# How to apply #16



## Brazo (Oct 27, 2005)

#16 is a great 'old school' heavy paste wax. Its over 50 years old and has barely changed in formulation over the years. Its light blue in colour and smells of crayons. It is a pure wax containing carnauba with no cleaners. Lots of people struggle with its application. I used to have a real hard time using this wax, as its removal was so difficult. However when used correctly you should be able to apply it to the whole car and then remove it extremely easily. Sorry Meguiars I know you don't recommend this and it does come with practice. :lol:

The look of #16 is great on all colours; it will not darken the paint like say #26 but adds a richness and depth. It does not hide swirls or defects like say NXT but very minor swirls/scratches will be reduced as the paste wax 'fills' them. It is very durable and if applied correctly you should be getting 3 months+ out of this wax quite easily.

*So how to apply?*

Firstly this is a professional wax and demands perfect paint preparation if it is to come on/off like butter.
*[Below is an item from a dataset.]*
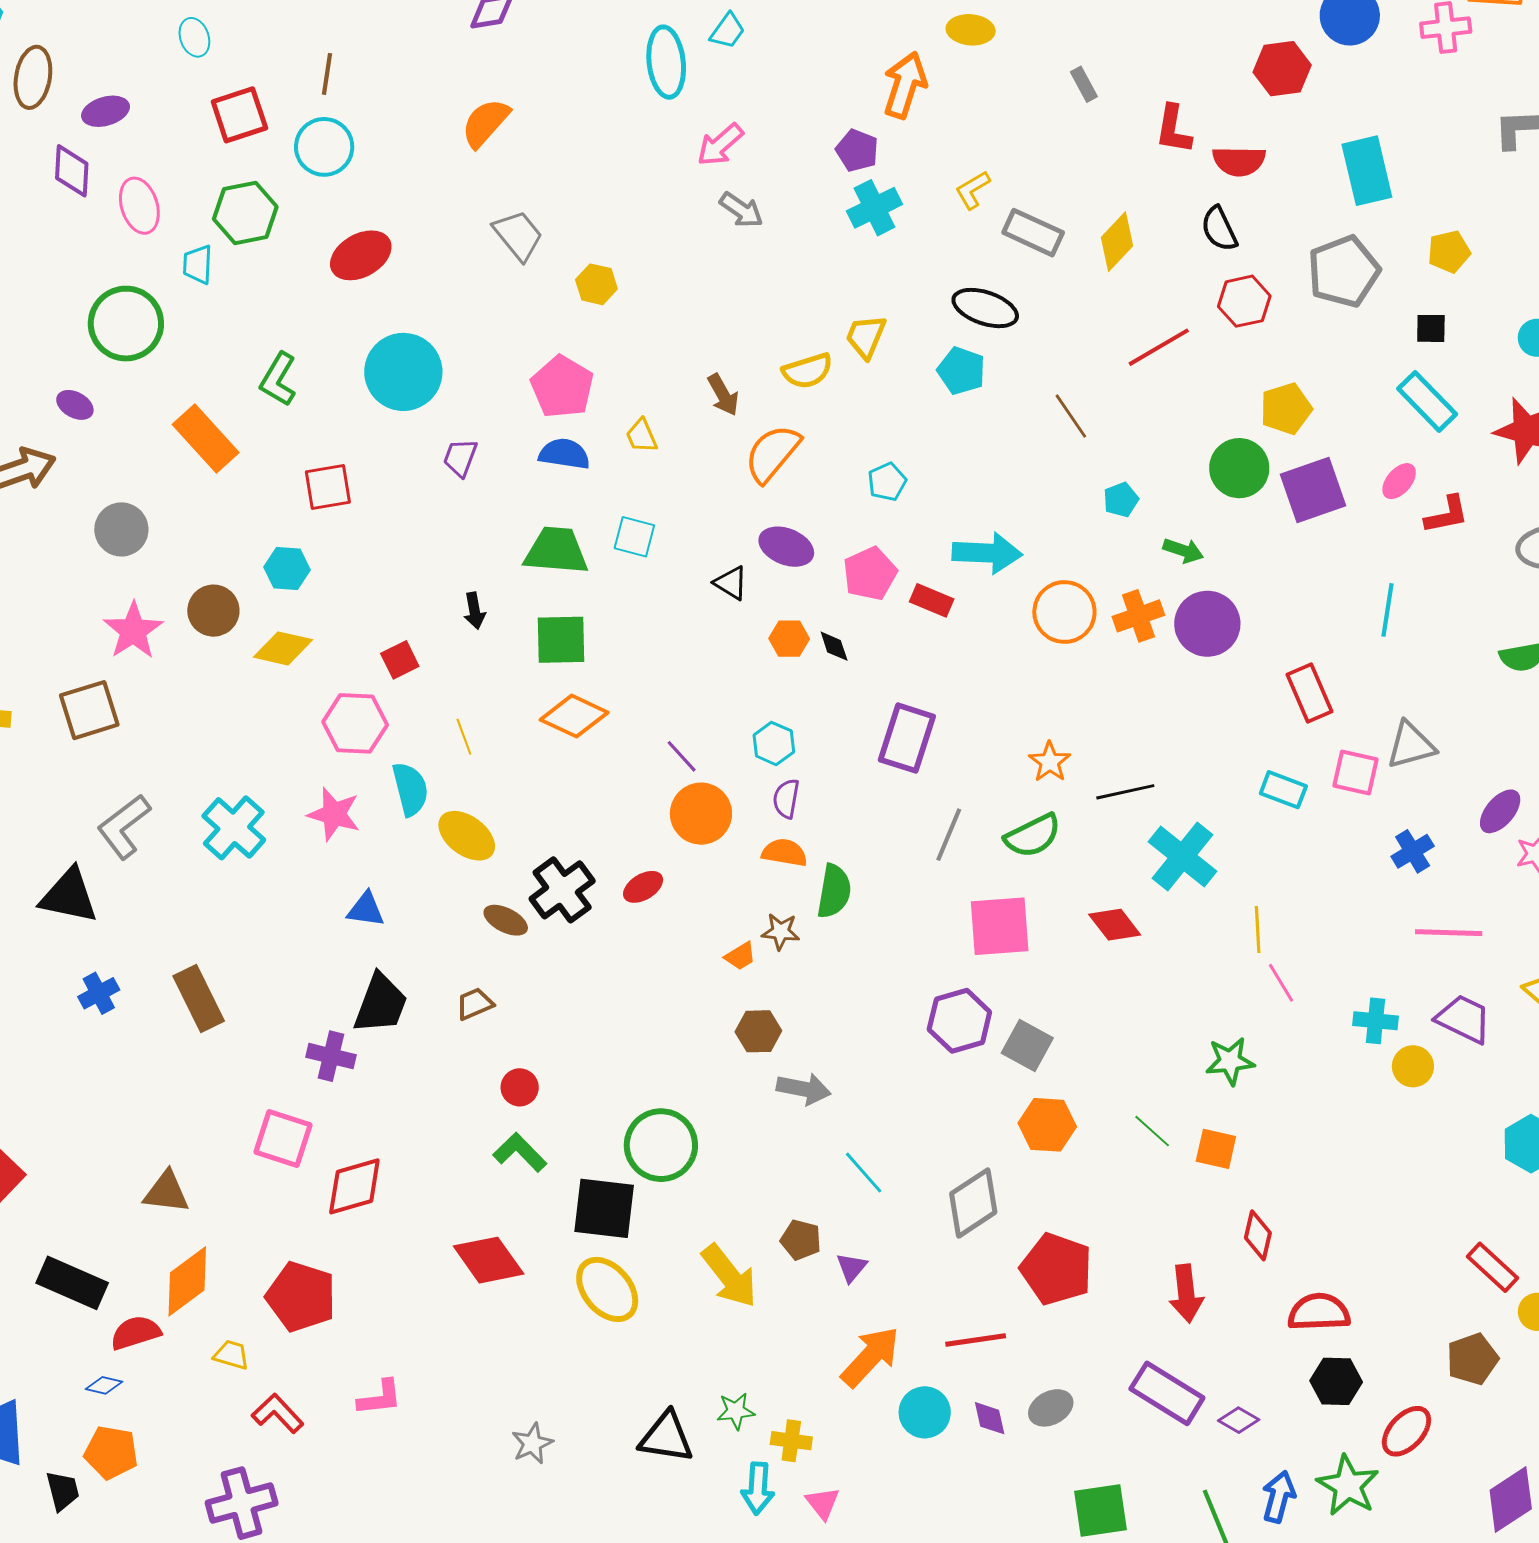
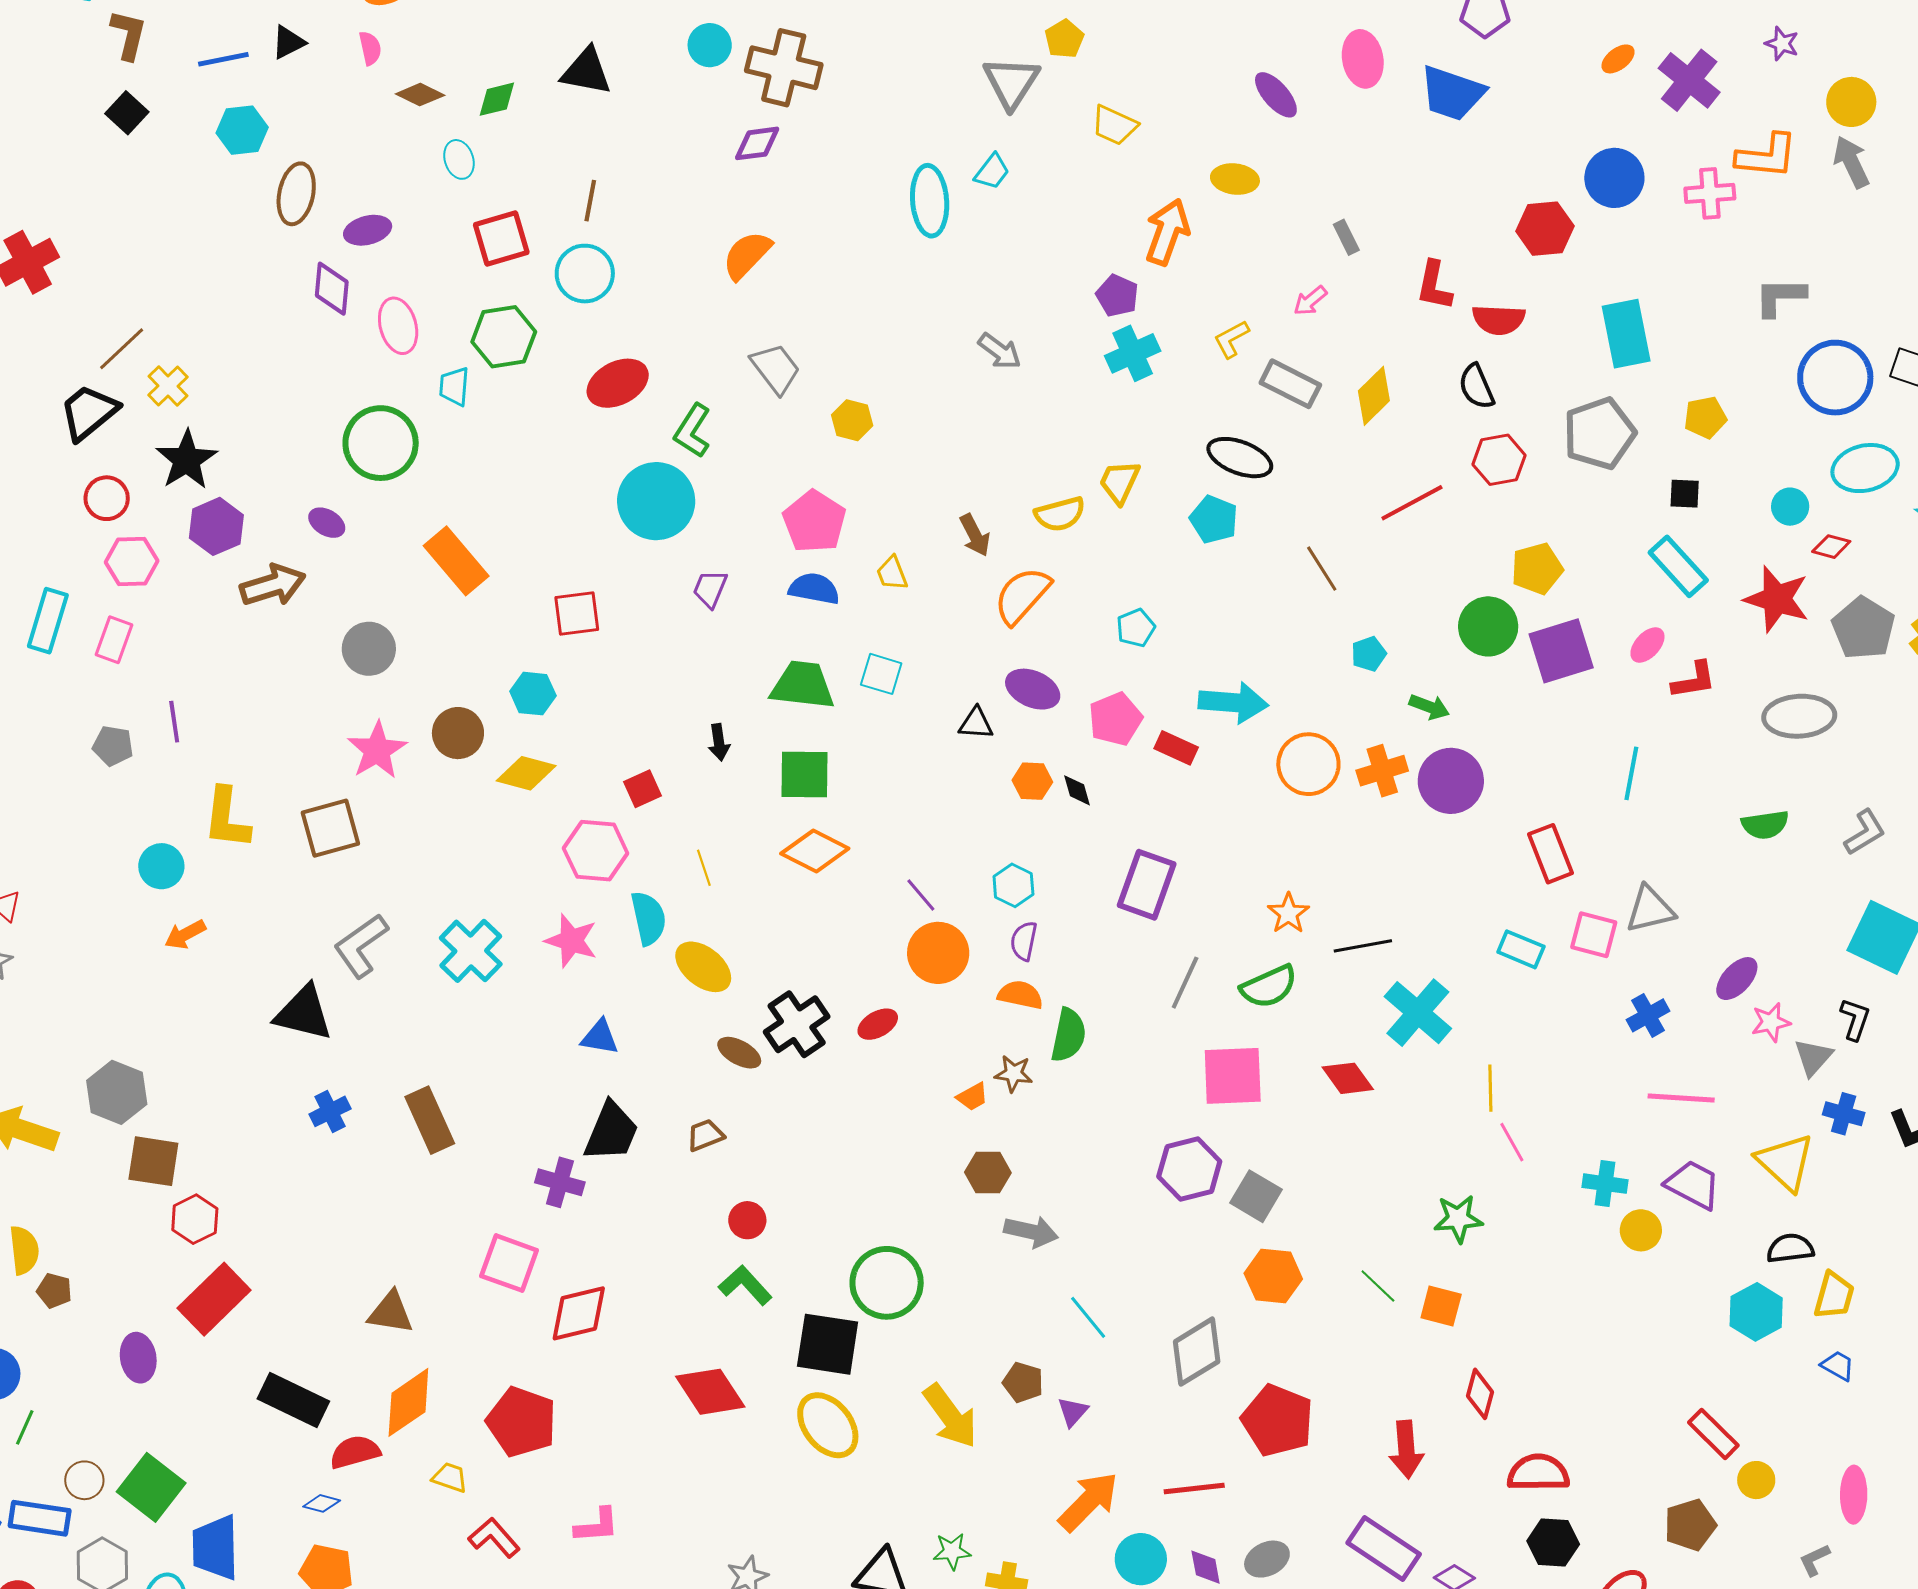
pink arrow: (720, 145) -> (1310, 301), moved, size x0.7
green L-shape: (278, 379) -> (692, 431), moved
black triangle: (731, 583) -> (976, 723), turned -30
You will have a hard time applying removing this unlike some of the consumer range if your prep isn't A1.

*Paint Prep*

Wash, clay, clean/polish. If applied to any bonded contaminants the wax will simply 'drag' over them and smear. I again cannot stress how important this stage is. I know we all want to whack the nice wax on but this should take you the last 5% of your time.

*Application methods

One word - Thin, thin, thin, thin, thin,*

*Did I say thin? *- No well you want to apply it so thinly that you barely know its there!

*By Machine*


I have tried using this with a porter cable using a 4 inch pad and Meguiars cordless orbital buffer using a 4 inch pad. The 4-inch pad fits so well into the tin you would swear they are made for each other. I actually feel the cordless jobby is better for this purpose than the pc as its lighter but both apply it equally as well.

Simply spin or drag the 4 inch pad in the tin of #16 and hey presto enough to do an entire front wing or 1/3 of a bonnet. Did I say thin BTW you must apply this so thinly!
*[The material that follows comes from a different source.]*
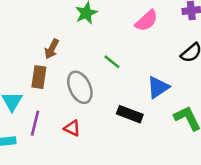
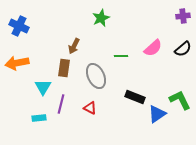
pink semicircle: (146, 21) -> (153, 48), moved
green line: (112, 62) -> (121, 56), turned -40
blue triangle: (158, 87) -> (157, 114), moved

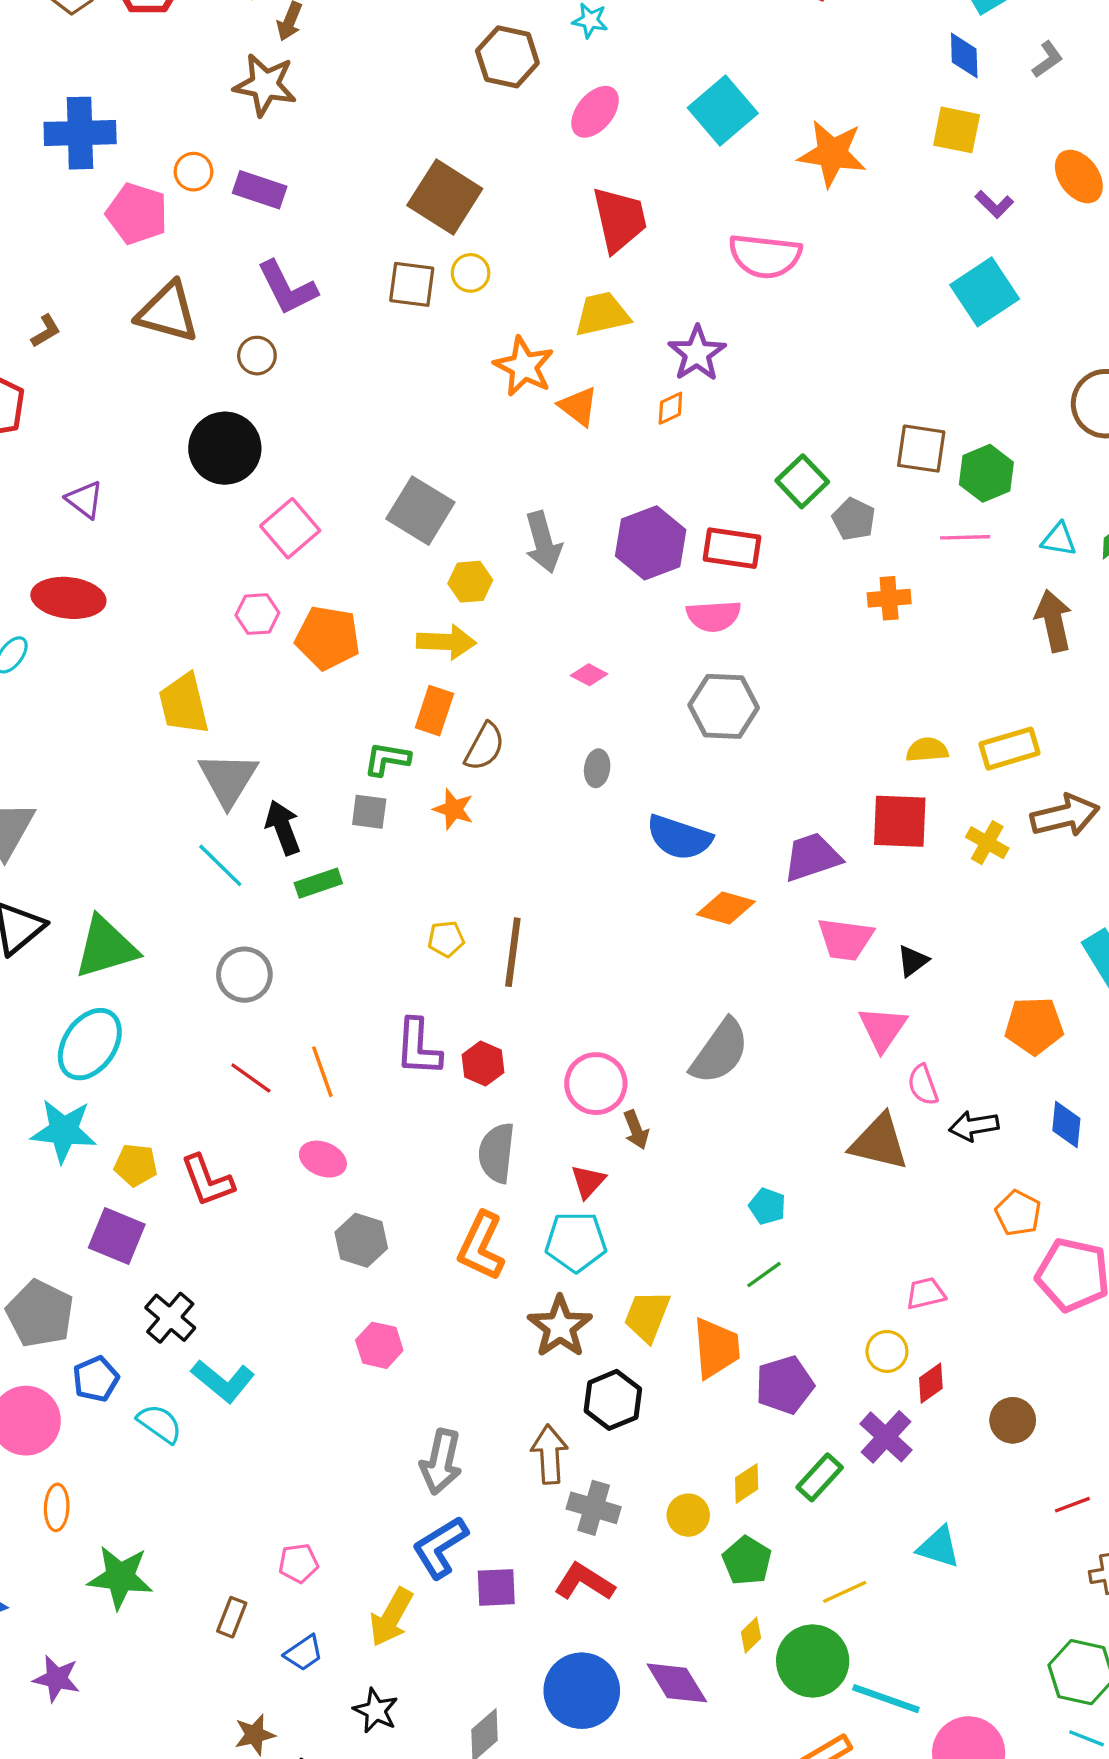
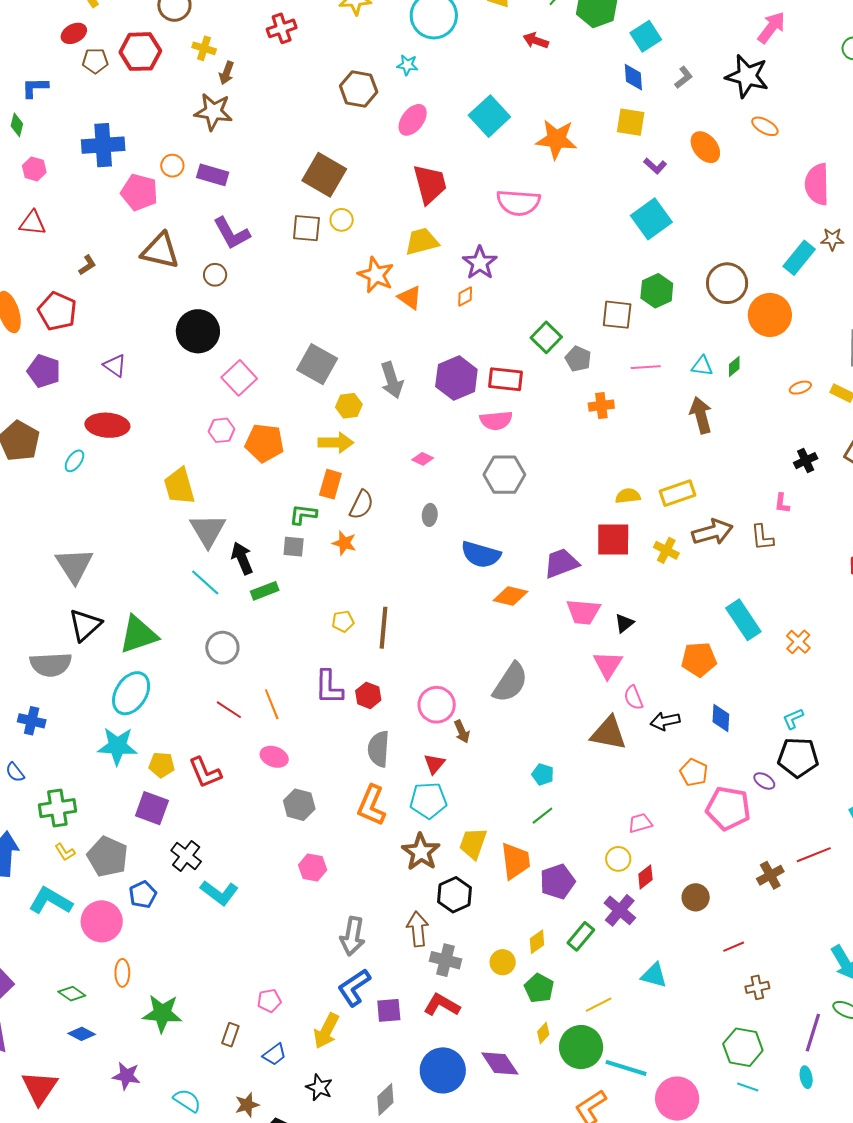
green hexagon: (986, 473) -> (657, 291), moved
cyan semicircle: (160, 1424) -> (187, 1100), moved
I tend to do a third of a car at a time and then go back and wipe off with a plush folded m/f cloth. This will have given the #16 more than enough time to haze; indeed in this weather it hazes almost instantly when done very thinly. I also use this method for collinite 476S doublecoat autowax, which is harder to use than #16, and this method also works a treat.










*By Hand. *

You will not be able to do such a thin even layer by hand so using a soft foam applicator pad or even a 4 inch soft porter bale pad. Lightly spin the pad in the wax and apply to one panel at a time, allow to haze for a few minutes while coating the next panel thinly and then go back to the first panel and wipe off.

*Layering #16*

Without starting a debate into layering multiple coats can be applied 24 hours apart


----------



## GateKiller (Jul 6, 2007)

Good Write up


----------



## Detail My Ride (Apr 19, 2006)

Nice Write Up Mark.

#16 still remains one of my favourite waxes!


----------



## Brazo (Oct 27, 2005)

LOL, post and replies only 2 years apart


----------



## Detail My Ride (Apr 19, 2006)

Crap, just realised LOL how on earth did that get pulled up :lol: :lol:


----------



## Bulla2000 (Jun 5, 2007)

Helpful write up!


----------



## Naddy37 (Oct 27, 2005)

I applied a coat of #16 by hand to the Micra about 3 weeks ago. Not been washed since and still looking good.
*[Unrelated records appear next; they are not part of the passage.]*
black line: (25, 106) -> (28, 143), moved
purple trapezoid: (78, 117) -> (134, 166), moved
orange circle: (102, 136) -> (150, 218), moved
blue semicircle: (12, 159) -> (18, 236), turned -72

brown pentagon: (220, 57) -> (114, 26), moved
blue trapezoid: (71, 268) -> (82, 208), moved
The beading on the roof the other morning when I got up for work was pretty impressive too.


----------



## Morph3ous (Jul 6, 2007)

I've recently bought some of this after it was recommended on here by DaveKG. Generally pleased with it.


----------



## ianking (Jun 6, 2007)

I have megs 16 wax and I am pleased with it. I use it evey month on my dark Silver Cooper S (black roof). Obviously car is clayed every 6 months and all preb done etc etc. 
I get great results with it, applying by hand as well.

My question is though, whats the difference with number 26 wax from megs. Would it give a better finish or does it offer more protection?


----------



## steveo3002 (Jan 30, 2006)

ianking said:


> I have megs 16 wax and I am pleased with it. I use it evey month on my dark Silver Cooper S (black roof). Obviously car is clayed every 6 months and all preb done etc etc.
> I get great results with it, applying by hand as well.
> 
> My question is though, whats the difference with number 26 wax from megs. Would it give a better finish or does it offer more protection?


#26 darkens the colour some and gives a wet look (imo) not sure it lasts as good as #16 but its worth a go at the price


----------



## ianking (Jun 6, 2007)

to be honest if im re-applying it every month then the length of time that it lasts isnt as much of an issue. I just want a really nice finish. A deep wet look shine would be nice for the dark colour of the car I think.


----------



## Guest (Jul 25, 2007)

Can you put #16 over #26?
And where can I get them?


----------



## GateKiller (Jul 6, 2007)

I've just noticed that this article doesn't give any advice about the minimum and maximum time the wax should be left to dry on the car.

The last time I waxed a car with #16 (applied via pc), I decided to leave each panel for atleast 15 minutes. After the 15mins I found it was easier to take off (with Sonus MF) and it _seems_ to be lasting longer.

Can anyone give any insight into this?

GK


----------



## ianking (Jun 6, 2007)

I usualy do my whole car (apply by hand) let the whole car set for a further 10 mins then it comes off no bother at all with a MF cloth.


----------